Browning propped Killian Hook up in the doorway of a building, making sure that he would not fall over when the time finally came. He sat down a few metres away from him and waited. He watched the curls of steam coming from the old scrapper’s nose and mouth.
The rest of the group kept at a distance. Ben Gun kept them entertained, talking to them about listening and scouting, giving them all a lesson, showing them how to cope outside. He made some of the beta dogs laugh and some of them shake their heads and scowl.
Robert Browning thought every soft wisp that left Killian Hook’s mouth was his final breath. Then, after several seconds, another would come, or his chest would heave a little or shudder, and the younger male would see a new stirring of life. He began to wonder whether he wanted it to be over more than Killian Hook did.
A minute passed without movement, and another minute, and another.
Killian Hook had been a great Aux. Tales would be told of his scrapping, if there was a tale-teller left in Berlin to tell them after the ice was gone. He should have died with a blade in his hand. A peaceful death was no death for an Aux who could have been Alpha, but peace was all he had.
Robert Browning stood and walked away.
“You, Patrick Bateman,” he said as he joined the group, “you know where to take Killian Hook underground. Do it fast.”
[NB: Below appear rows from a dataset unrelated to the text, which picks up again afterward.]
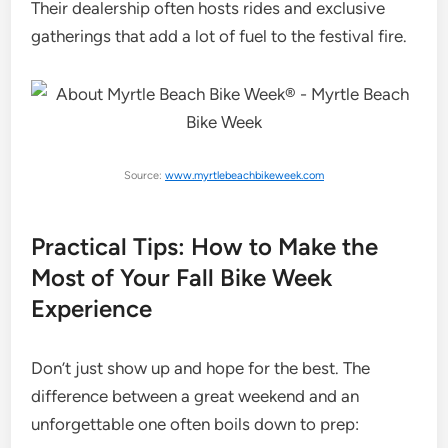
Their dealership often hosts rides and exclusive
gatherings that add a lot of fuel to the festival fire.
Source:
www.myrtlebeachbikeweek.com
Practical Tips: How to Make the
Most of Your Fall Bike Week
Experience
Don’t just show up and hope for the best. The
difference between a great weekend and an
unforgettable one often boils down to prep:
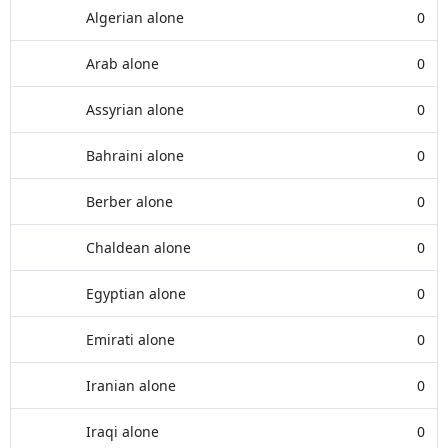
Algerian alone
0
Arab alone
0
Assyrian alone
0
Bahraini alone
0
Berber alone
0
Chaldean alone
0
Egyptian alone
0
Emirati alone
0
Iranian alone
0
Iraqi alone
0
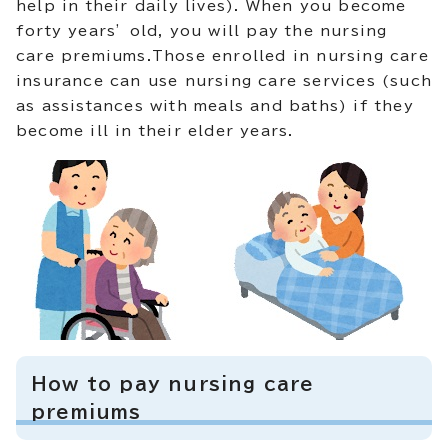
help in their daily lives). When you become
forty years’ old, you will pay the nursing
care premiums.Those enrolled in nursing care
insurance can use nursing care services (such
as assistances with meals and baths) if they
become ill in their elder years.
How to pay nursing care
premiums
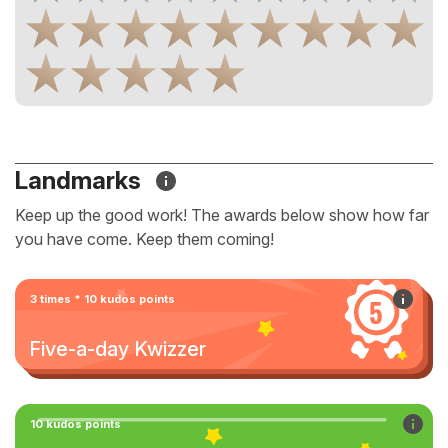
Landmarks
Keep up the good work! The awards below show how far
you have come. Keep them coming!
3 times * 10 kudos points
Five-a-day Kwizzer
10 kudos points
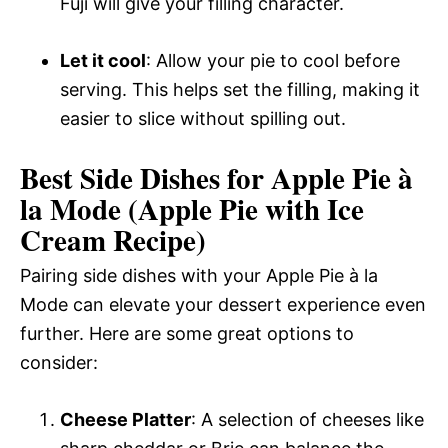
Fuji will give your filling character.
Let it cool
: Allow your pie to cool before
serving. This helps set the filling, making it
easier to slice without spilling out.
Best Side Dishes for Apple Pie à
la Mode (Apple Pie with Ice
Cream Recipe)
Pairing side dishes with your Apple Pie à la
Mode can elevate your dessert experience even
further. Here are some great options to
consider:
Cheese Platter
: A selection of cheeses like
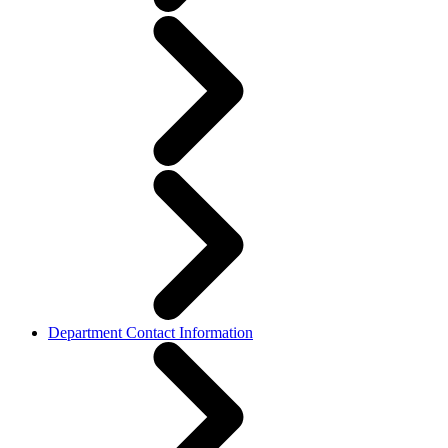
Department Contact Information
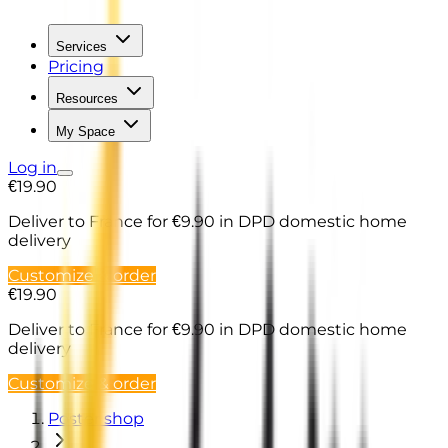
Services
Pricing
Resources
My Space
Log in
€19.90
Deliver to France
for €9.90 in DPD domestic home
delivery
Customize & order
€19.90
Deliver to France
for €9.90 in DPD domestic home
delivery
Customize & order
Poster shop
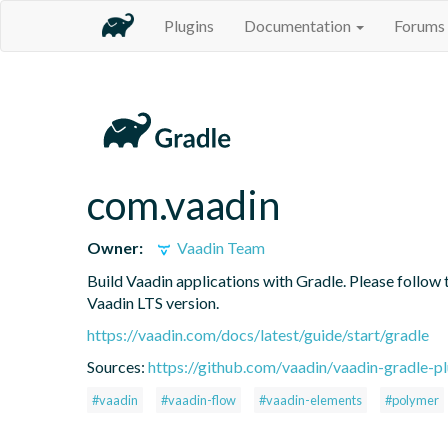
Plugins
Documentation
Forums
com.vaadin
Owner:
Vaadin Team
Build Vaadin applications with Gradle. Please follow 
Vaadin LTS version.
https://vaadin.com/docs/latest/guide/start/gradle
Sources:
https://github.com/vaadin/vaadin-gradle-pl
#vaadin
#vaadin-flow
#vaadin-elements
#polymer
Patrick Bateman was the biggest Aux in Browning’s group and the strongest. He could manage the corpse alone. Time was short and staying in one place was dangerous, but Robert Browning would not leave Killian Hook outside.
The old Aux must go back where he belonged, back to the tunnels. They had passed a Track Fourteen station only minutes before they had stopped. Bateman turned back so that he would not have to carry the body past the group. He was gone for only fifteen minutes. He did not talk about where he had taken the old Aux or how he had left the body, and no one asked him.